Data excerpts
☆ ☆ ☆ ☆ ☆
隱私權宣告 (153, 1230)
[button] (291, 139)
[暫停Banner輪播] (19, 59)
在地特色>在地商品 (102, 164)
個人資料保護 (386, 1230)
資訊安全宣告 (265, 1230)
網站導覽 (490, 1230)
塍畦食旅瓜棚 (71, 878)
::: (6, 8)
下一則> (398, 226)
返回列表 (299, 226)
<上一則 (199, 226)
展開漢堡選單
☆ ☆ ☆ ☆ ☆
* Try it
The complete set of entries is to be restated word for word.

* Result
隱私權宣告 (153, 1230)
[button] (291, 139)
[暫停Banner輪播] (19, 59)
在地特色>在地商品 (102, 164)
個人資料保護 (386, 1230)
資訊安全宣告 (265, 1230)
網站導覽 (490, 1230)
塍畦食旅瓜棚 (71, 878)
::: (6, 8)
下一則> (398, 226)
返回列表 (299, 226)
<上一則 (199, 226)
展開漢堡選單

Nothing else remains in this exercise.